_What is needed_: Working from the listing below, pick each line containing the word "other" and copy it.

[Opening Data extracts section]

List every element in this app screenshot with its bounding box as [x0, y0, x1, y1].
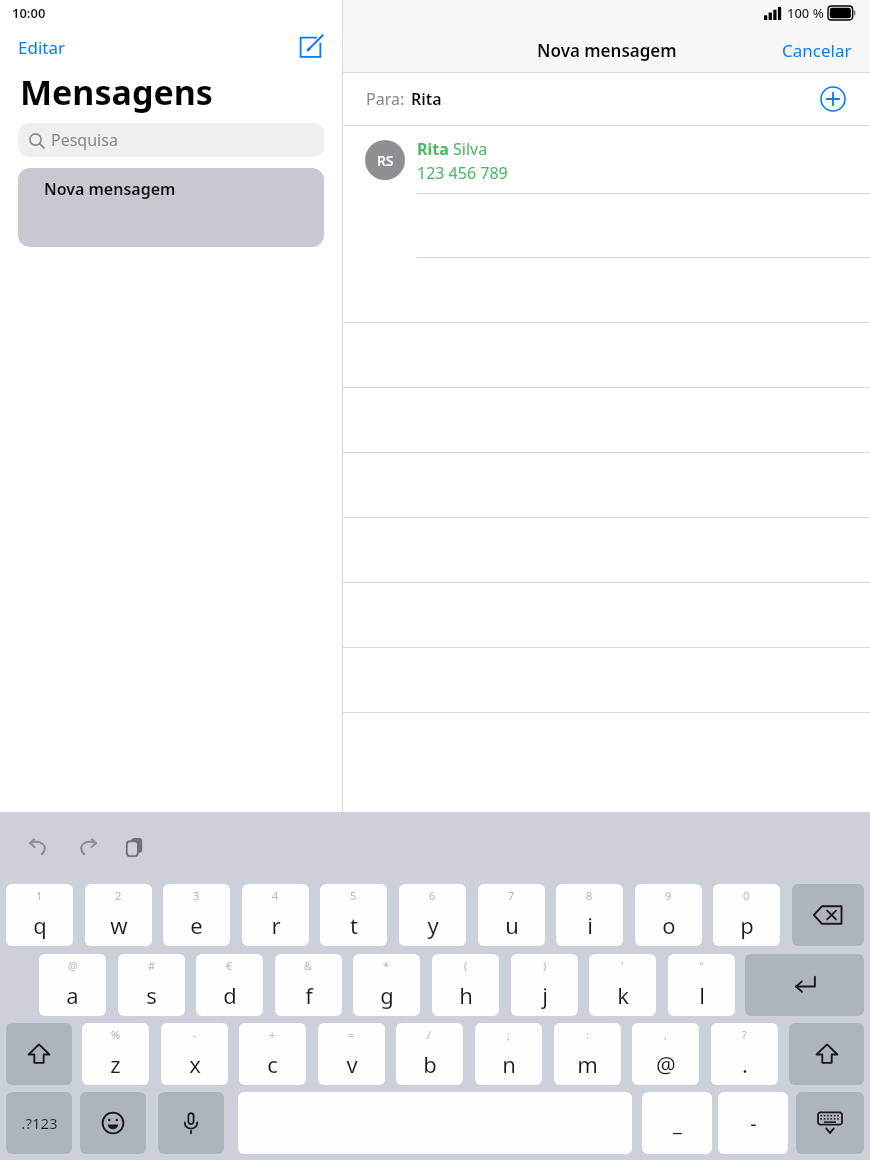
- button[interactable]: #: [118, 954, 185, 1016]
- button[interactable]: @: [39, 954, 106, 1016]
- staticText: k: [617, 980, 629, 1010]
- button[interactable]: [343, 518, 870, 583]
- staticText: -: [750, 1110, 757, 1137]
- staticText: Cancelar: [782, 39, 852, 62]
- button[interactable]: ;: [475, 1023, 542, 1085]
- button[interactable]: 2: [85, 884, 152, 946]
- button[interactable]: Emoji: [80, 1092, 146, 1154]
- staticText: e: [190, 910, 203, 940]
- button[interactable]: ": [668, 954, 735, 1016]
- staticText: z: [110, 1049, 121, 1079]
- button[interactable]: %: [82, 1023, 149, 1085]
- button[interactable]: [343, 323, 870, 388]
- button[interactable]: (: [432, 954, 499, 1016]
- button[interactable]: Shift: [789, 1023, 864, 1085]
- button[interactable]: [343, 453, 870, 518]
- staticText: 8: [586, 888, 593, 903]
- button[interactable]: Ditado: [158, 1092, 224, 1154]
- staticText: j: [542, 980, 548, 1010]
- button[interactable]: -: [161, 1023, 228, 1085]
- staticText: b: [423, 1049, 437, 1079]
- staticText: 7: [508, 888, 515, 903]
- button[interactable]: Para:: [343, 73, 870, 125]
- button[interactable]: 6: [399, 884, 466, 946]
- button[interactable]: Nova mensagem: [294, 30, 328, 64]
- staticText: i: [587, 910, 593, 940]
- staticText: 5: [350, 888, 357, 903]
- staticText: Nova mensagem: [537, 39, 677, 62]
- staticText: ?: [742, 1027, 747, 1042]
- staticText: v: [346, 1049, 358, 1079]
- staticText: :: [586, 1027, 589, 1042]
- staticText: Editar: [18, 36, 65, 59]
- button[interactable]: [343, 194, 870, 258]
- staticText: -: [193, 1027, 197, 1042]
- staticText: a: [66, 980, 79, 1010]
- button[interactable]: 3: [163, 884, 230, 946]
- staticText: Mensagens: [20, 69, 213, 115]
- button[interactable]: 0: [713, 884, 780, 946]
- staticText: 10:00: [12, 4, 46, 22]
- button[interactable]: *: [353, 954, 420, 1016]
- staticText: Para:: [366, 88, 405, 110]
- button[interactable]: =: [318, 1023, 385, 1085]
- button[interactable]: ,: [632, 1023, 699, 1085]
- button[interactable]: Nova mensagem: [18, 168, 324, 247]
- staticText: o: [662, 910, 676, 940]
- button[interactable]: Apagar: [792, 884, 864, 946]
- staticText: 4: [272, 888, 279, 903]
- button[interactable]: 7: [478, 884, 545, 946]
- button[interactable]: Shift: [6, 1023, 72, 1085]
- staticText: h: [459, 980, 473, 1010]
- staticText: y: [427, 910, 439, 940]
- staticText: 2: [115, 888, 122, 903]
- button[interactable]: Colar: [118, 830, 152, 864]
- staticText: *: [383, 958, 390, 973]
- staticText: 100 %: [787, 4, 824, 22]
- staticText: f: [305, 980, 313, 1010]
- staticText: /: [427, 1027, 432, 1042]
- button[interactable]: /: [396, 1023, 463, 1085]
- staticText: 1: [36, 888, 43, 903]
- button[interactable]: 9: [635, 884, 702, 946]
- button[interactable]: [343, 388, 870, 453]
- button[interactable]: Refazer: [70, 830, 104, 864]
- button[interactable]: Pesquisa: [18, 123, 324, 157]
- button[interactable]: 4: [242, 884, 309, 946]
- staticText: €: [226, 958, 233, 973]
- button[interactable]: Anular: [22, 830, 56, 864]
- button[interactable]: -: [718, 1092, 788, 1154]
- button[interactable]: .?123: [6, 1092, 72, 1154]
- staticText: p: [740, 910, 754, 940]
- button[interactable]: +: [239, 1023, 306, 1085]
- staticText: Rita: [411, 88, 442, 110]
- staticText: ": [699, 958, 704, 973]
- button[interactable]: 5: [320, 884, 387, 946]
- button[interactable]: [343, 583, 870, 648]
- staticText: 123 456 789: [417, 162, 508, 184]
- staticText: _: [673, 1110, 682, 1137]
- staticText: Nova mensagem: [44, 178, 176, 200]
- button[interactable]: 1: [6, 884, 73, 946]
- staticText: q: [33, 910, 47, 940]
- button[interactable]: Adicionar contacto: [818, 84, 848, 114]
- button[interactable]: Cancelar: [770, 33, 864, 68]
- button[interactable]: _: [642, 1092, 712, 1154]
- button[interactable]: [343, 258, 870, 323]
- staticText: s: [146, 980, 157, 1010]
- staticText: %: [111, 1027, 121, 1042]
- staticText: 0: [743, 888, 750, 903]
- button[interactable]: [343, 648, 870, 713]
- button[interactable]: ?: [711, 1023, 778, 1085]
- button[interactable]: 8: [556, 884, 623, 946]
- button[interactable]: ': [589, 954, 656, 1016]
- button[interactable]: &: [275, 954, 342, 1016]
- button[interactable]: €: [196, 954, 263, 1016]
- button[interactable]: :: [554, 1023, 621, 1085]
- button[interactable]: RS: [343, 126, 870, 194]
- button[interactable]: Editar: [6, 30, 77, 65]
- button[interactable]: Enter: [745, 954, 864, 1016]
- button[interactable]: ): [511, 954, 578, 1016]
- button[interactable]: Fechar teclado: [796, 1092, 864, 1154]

[Closing Data extracts section]
[Opening Data extracts section]

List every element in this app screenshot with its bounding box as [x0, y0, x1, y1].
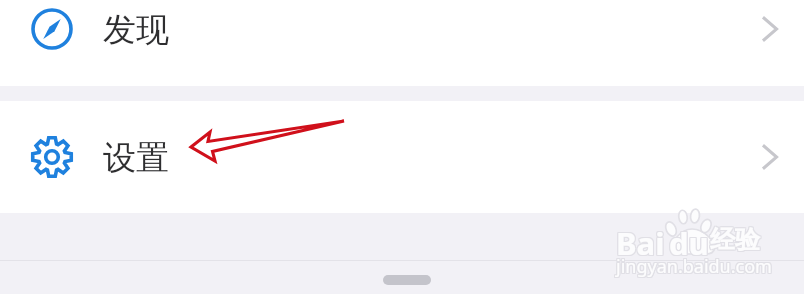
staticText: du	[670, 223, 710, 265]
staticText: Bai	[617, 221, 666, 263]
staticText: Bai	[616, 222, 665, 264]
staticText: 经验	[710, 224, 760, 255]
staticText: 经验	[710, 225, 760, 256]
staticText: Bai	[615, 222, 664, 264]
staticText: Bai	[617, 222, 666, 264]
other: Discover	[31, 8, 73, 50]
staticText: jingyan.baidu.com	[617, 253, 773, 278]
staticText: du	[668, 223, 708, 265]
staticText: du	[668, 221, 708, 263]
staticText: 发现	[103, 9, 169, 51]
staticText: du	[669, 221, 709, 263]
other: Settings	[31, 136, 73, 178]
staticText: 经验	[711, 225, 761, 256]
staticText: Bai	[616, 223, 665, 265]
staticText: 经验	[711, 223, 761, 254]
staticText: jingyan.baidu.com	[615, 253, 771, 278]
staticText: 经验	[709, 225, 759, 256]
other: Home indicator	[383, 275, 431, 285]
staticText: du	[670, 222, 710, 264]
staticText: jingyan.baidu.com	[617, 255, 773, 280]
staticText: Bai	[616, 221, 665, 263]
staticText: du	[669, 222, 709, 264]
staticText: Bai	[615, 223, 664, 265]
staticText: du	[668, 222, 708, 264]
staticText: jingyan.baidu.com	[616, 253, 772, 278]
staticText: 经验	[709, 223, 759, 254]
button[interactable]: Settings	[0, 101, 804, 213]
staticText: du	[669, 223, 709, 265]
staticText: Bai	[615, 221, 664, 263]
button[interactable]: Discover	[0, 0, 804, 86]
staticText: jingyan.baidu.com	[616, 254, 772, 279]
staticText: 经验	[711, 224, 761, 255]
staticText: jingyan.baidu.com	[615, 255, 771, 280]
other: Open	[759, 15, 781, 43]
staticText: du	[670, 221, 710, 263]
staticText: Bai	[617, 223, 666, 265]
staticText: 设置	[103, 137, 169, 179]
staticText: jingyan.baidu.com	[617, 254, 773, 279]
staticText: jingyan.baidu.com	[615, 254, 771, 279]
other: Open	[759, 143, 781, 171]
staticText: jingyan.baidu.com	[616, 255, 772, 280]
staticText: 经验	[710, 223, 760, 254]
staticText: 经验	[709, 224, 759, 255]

[Closing Data extracts section]

_Response_:
other: Discover	[31, 8, 73, 50]
other: Settings	[31, 136, 73, 178]
other: Home indicator	[383, 275, 431, 285]
other: Open	[759, 15, 781, 43]
other: Open	[759, 143, 781, 171]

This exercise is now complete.